In the end, I pay about $1.31 for each meal of mandarin chicken and chicken fried rice. Even paying the taxes when buying it from the store doesn’t really tack on a lot, so it’s probably closer to $1.45 or so.

Is this Enough Food?

Enough Food

For those looking to lose some weight, this is a decent amount of food. It’s not overly fatty, contains a great deal of protein and provides an array of vitamins.

Personally, I find this and many other Trader Joe’s products to be filling when you only scoop half-portions and combine to make meals. It’s also the most cost effective way to get some Asian cuisine without going to places like Panda Express.

As for calories, this meal is pretty close to what I already eat from various foods like Lean Cuisine and Progresso. Eventually, I would like to put up a side-by-side comparison of foods.

But from personal experience, the amount of food you get from mandarin chicken and chicken fried rice is par to keep your belly from grumbling.

Why Freeze the Leftovers?

Freezer Meals

If you sit the containers in the fridge, the clock begins ticking. Fridge leftovers have a very short timeline and can go bad quickly, depending on what you cook.

Freezing the meals expands their lifespan of being edible. While you’ll still have to worry about freezer burnt food, this gives you a several weeks to eat the mandarin chicken as opposed to several days.

Besides, I have far more room in my deep freezer than I do in the fridge.

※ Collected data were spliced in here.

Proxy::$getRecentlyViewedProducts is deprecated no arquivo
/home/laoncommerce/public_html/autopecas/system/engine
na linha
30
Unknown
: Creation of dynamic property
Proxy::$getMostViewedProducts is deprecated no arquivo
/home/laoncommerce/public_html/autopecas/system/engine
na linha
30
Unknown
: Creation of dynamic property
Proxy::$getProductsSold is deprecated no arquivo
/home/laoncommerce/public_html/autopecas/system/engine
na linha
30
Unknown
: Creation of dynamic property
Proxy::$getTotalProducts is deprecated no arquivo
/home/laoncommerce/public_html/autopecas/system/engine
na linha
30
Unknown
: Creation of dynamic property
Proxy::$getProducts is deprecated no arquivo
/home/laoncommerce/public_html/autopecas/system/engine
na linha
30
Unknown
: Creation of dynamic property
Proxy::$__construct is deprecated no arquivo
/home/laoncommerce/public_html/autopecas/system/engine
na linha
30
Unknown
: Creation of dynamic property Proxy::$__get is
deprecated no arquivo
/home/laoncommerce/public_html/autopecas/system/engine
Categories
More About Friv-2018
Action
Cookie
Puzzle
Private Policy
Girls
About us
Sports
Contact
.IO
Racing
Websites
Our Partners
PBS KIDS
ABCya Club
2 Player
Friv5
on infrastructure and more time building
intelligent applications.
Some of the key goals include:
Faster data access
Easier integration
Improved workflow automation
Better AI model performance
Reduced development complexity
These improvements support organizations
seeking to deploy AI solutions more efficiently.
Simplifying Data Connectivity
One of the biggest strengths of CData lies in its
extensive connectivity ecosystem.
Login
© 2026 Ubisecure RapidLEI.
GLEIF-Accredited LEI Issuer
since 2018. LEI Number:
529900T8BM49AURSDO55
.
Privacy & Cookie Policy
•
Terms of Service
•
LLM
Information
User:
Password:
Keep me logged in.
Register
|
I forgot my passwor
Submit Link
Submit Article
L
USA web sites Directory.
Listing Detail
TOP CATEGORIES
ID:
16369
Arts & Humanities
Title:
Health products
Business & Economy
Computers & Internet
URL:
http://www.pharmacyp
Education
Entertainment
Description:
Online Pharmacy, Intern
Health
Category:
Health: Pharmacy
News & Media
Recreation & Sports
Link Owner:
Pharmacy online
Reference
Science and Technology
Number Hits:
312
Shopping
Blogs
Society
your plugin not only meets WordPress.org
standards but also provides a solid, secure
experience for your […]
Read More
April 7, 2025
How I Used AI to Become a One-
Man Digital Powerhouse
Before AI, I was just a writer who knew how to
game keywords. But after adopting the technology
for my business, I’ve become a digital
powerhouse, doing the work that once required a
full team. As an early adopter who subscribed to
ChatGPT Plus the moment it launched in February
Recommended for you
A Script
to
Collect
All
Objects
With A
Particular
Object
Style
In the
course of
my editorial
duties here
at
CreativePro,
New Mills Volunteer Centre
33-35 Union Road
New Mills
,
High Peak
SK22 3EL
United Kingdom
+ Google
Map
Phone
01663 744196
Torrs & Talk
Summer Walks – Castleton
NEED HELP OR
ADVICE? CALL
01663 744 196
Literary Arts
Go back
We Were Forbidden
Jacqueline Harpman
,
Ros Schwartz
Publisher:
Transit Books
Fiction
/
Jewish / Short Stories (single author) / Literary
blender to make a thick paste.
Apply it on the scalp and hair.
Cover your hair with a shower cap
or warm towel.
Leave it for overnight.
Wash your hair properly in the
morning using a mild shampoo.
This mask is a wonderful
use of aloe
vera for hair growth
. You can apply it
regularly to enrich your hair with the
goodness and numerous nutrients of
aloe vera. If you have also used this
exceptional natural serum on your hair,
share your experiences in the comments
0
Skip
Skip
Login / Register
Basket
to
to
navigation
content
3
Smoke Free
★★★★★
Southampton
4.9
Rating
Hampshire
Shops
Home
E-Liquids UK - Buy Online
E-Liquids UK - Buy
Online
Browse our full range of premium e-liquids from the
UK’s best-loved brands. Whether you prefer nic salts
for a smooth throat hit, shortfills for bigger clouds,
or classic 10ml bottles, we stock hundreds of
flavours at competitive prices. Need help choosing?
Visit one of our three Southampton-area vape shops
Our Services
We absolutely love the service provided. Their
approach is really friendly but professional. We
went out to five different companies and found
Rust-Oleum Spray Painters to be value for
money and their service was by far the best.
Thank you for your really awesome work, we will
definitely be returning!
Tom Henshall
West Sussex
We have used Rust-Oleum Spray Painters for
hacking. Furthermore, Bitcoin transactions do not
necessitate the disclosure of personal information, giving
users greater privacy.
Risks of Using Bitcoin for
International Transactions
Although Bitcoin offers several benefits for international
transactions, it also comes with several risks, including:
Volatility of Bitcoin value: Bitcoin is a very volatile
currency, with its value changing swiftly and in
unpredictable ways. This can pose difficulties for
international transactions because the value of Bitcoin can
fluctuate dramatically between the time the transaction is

Another aspect of freezing is I can add different meals throughout the week without the pressure of eating something that is about to go bad in the fridge. For example, after tonight I will have mandarin chicken, shitake mushroom chicken and kung pao chicken all in containers in the freezer.

Yes, I have a thing for chicken.

Saving Money While Eating Healthier

In most manufactured products, or even fast food restaurants, you pay dearly for convenience. Just by making my own frozen dinners, I cut the cost in half as opposed to dishes prepared by Lean Cuisine or Weight Watchers.

Mostly this is because of properly portioning out your groceries. Most of us are extremely overfed without realizing it. And once you get used to eating proper portion sizes, trying to consume as much as you did in the past becomes difficult.

I know because a recent pizza put me in the hurt locker by eating way too much.

Prepare it Yourself

You can save a lot of money and time by preparing your own meals. The mandarin chicken dish above is just one example of sticking to a low-calorie diet and having good food to boot. For the most part, is just takes a bit of effort and microwave-safe containers. For $50, one person can easily eat lunch and dinner for more than two weeks.